To the Blanche Springs and the Coward (a trifle over 500 miles) should be an interesting holiday cycle-journey for Adelaideans. They could time themselves to rail it back.

* * * *

Procured a fly-veil here. Should have had one before this; my eyes are already sore from the persistent attentions of swarming, irritating flies. Dinner; and then still northwards.

The Coward track, speaking generally, proved bad. Sand, loose stones; very rough, and ill defined. Terribly trying on the bicycle; but Diamond is staunch. We are fast friends already; and in the oppressive silence I find myself familiarly addressing the steel-ribbed skeleton with words of comfort and encouragement.

By the time I arrived at some cottages (The Beresford or Strangways Springs) it wanted only a couple of hours or so to sundown. Beyond loomed up sandhills, continuing, according to local accounts, in "an unbroken chain for fully five miles." As William Creek was my proposed destination for the day—or, rather, night—I went on, after having enjoyed the proverbial hospitality of another "travelling gang" of navvies.

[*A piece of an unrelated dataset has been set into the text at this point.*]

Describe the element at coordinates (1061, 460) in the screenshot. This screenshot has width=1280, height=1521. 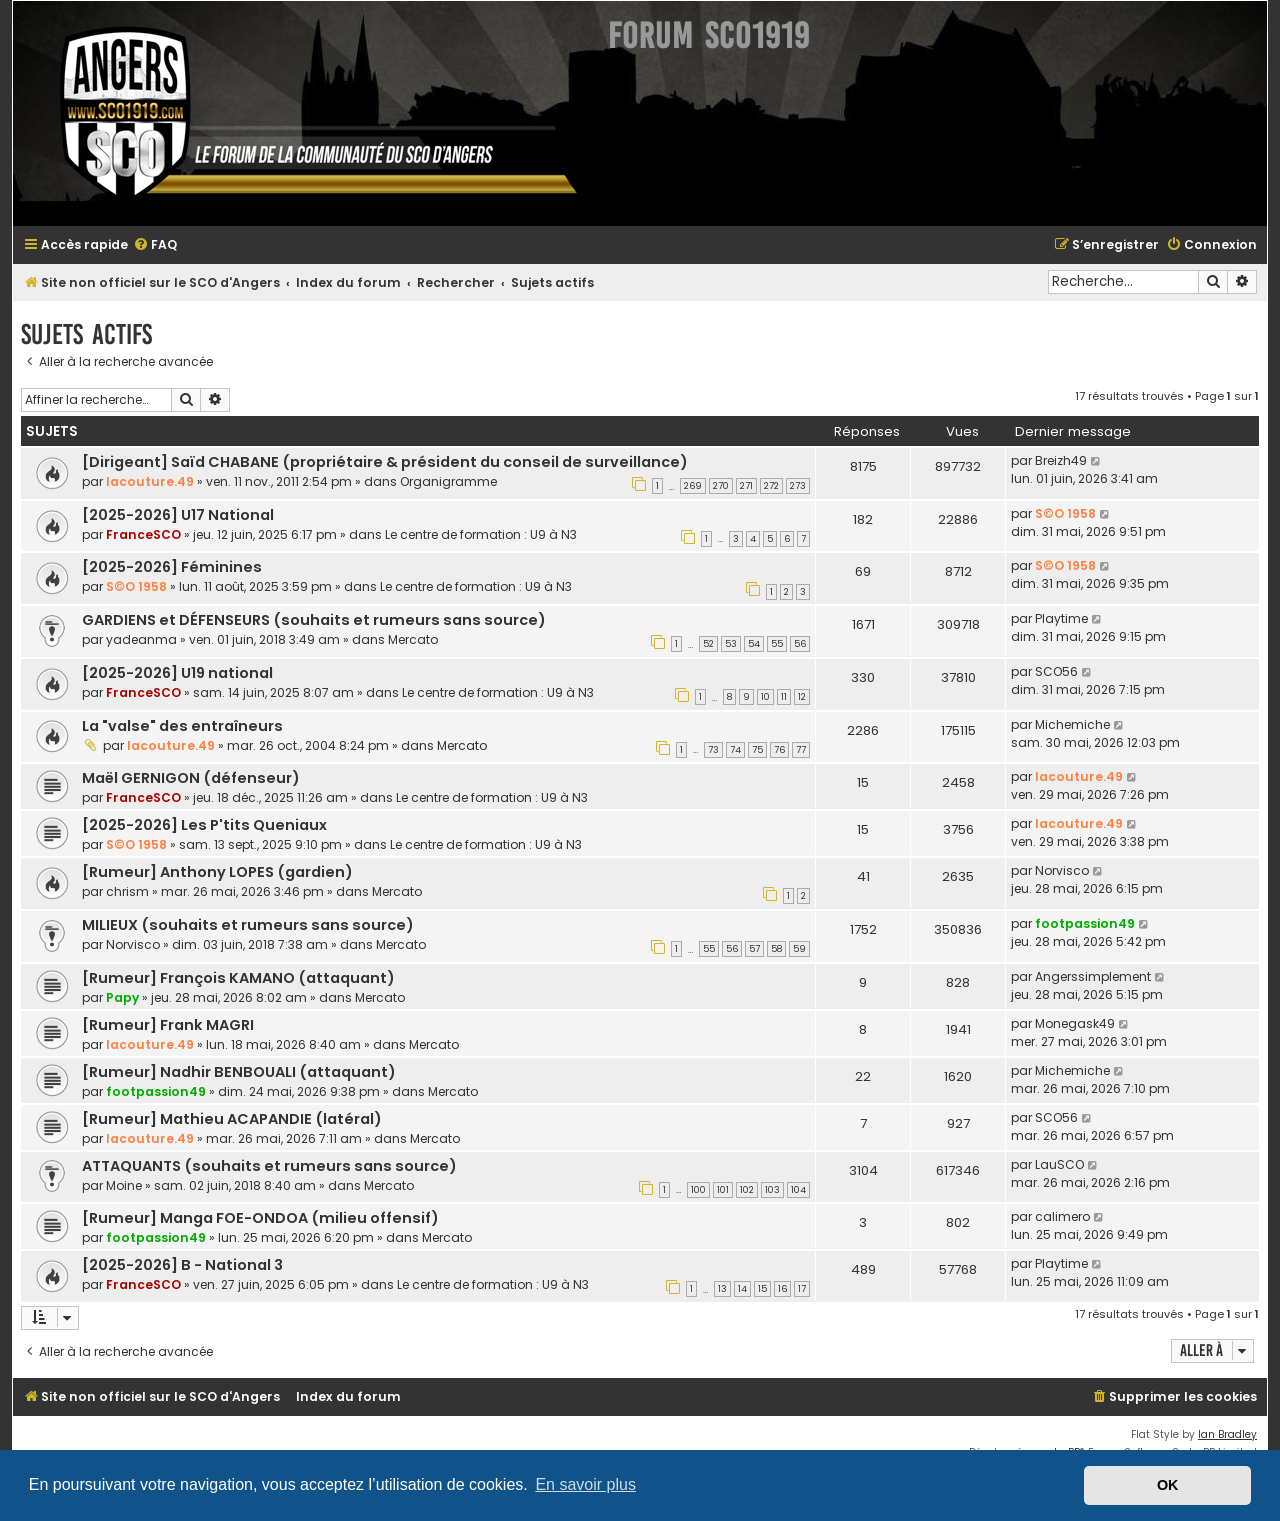
I see `Breizh49` at that location.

When the railway cuttings were being put through these rolling hills, it was prophesied that in a very short time the loose sand would blow in again, and that its removal would be a constant source of expense. But by fencing off three chains or so on either side, cattle and horses were prevented from cutting up the surface; herbage grew, and the sand now shifts but little.

* * * *

Here snakes breed unmolested. I saw several as I dragged myself and Diamond along. On coming to a particularly steep hill, I resolved to keep on the railway metal, rather than go up. To my pleased surprise the ballast was of the gravelly sort for a few hundred yards, and I was able to mount and ride through the cutting between the rails.

Outside the cutting began a steep embankment, with a culvert so close to me that I was just about to dismount and lead the machine across, when a dark streak, stretching at right angles to the front wheel, filled my eye.

It seemed to me in the shadow (the sun was low down in the horizon, and out of sight behind the sandhills) that a rabbit had from the centre kicked the loose pebbly material over the rails on either side; and not till I was within a foot of the thing did I make it out to be what it really was—a long snake.